The interruption of commemoration before the synodal investigation of the bishop who is a partaker in heresy is done because in the churches where his name is commemorated there exists heresy, not because grace would no longer exist. The people who separate from the priest commemorating the hierarch who is a partaker in heresy do not do so because valid Holy Mysteries would no longer be performed in that one’s church, but because their partaking of those Holy Mysteries would be unto condemnation, since they know that they receive them from the hand of a priest who is a partaker in heresy.

The patristic argumentation for following the non-commemorating priests and for the interruption of ecclesiastical communion with those who commemorate hierarchs who are partakers in heresy is based on the exhortations of the Holy Fathers, addressed to the faithful, not to be in communion with them. The clearest of these is that of Saint Germanos II, Patriarch of Constantinople (1222–1240): “I adjure all laymen, all of you who are true sons of the Orthodox Catholic Church, to depart as quickly as possible from the priests who have submitted to the Latins, and neither gather with them in church, nor receive any blessing from their hands. It is better for you to pray to God in your houses alone than to gather in church together with those who have a Latin mind. Otherwise, you will suffer the same condemnation as they.” [18] The same counsel is also given by Saint Theodore the Studite to Naukratios, as we shall see in what follows.

The Limits of Economy

Speaking about the application of economy, Saint Theodore the Studite explains that there is “permanent economy,” and gives the example of Saint Athanasios, who used for the faithful in Italy the term “person” instead of “hypostasis,” and “economy for a time,” which he defines thus: “these things are done for a time, having nothing worthy of blame, nor are they in any way outside the law, but they lower the bar and do not belong to excessive exactness. This is economy ‘for a time.’” [19] This definition of Saint Theodore is an answer to Naukratios’s question “why the divine Cyril used economy so as not to separate from those in the East, who commemorated Theodore of Mopsuestia in the diptychs, he being a heretic, if these held the most right and most important dogmas of the right faith?” [20] Saint Theodore’s answer was: “therefore, he endured the slowness of the Easterners, rather than, by their not accepting the one who was truly a heretic, that they accept an inclination toward what is heretical.” [21] And the argumentation of this temporary economy is based on the fact that “once the faith is preached in an Orthodox manner, by this they anathematized even the one commemorated by them. For everyone who is Orthodox in all things potentially [en dunamei] anathematizes every heretic, even if not also by word.” [22]

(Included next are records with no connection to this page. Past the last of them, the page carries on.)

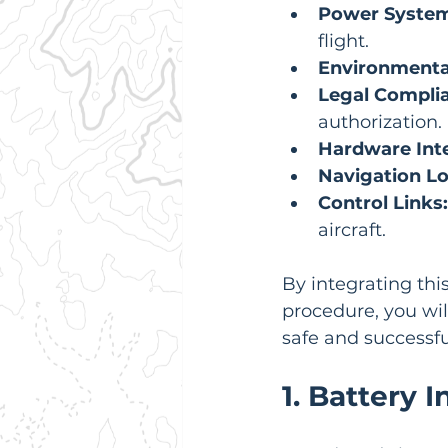
Power System
flight.
Environmental
Legal Compli
authorization.
Hardware Inte
Navigation Lo
Control Links:
aircraft.
By integrating thi
procedure, you wil
safe and successfu
1. Battery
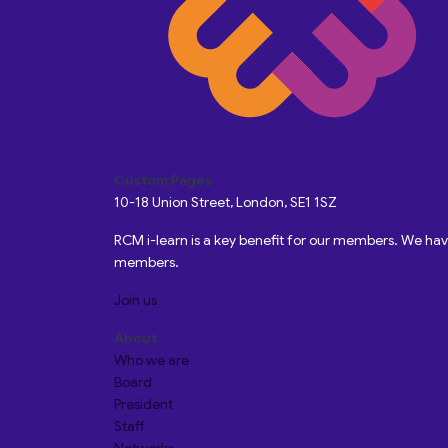
Custom Pages
10-18 Union Street, London, SE1 1SZ
RCM i-learn is a key benefit for our members. We h
members.
Join us
About
Who we are
Board
President
Staff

The application of this temporary economy at the level of relations between bishoprics, metropolitanates, and patriarchates is completed by the answer to another question of Naukratios: “If the bishop was not present at the adulterous council and calls it a false assembly, but commemorates his metropolitan who was present at that council, should we receive communion from a priest of that Orthodox bishop?” The answer is: “For economy, we should [receive communion], provided only that he [the priest] does not liturgize together with the heretics. For there is nothing wrong, since he commemorates the Orthodox bishop, even if that one, out of fear, commemorates his heretical metropolitan.” [23] The answer continues: “If the priest of such a bishop is called to a vigil, we should go, and the church given to him should be accepted, and it should be permitted for him [the priest] to come to liturgize in it or to commemorate some dead person, Orthodox of course, and he is forgiven, and nothing prevents the [priest] who received [the church from that bishop] from liturgizing in it.” [24]

The temporary economy which is applied to the bishop with Orthodox faith is not also applied to the priest with Orthodox faith who commemorates the heretical bishop, because this one, through commemoration, confesses the faith of his bishop: “But if the priest commemorates some heretical bishop, even if the priest has a blessed way of life, even if he is Orthodox, we must depart from divine communion; but when it is a matter of the common table—since only there [at the liturgy] does he commemorate [the heretical bishop] out of fear—he [that priest] could be accepted to bless and to chant with us, but only if he has not served, nor has knowingly had partaking either with a heretic, or with his bishop, or with any other such person.” [25]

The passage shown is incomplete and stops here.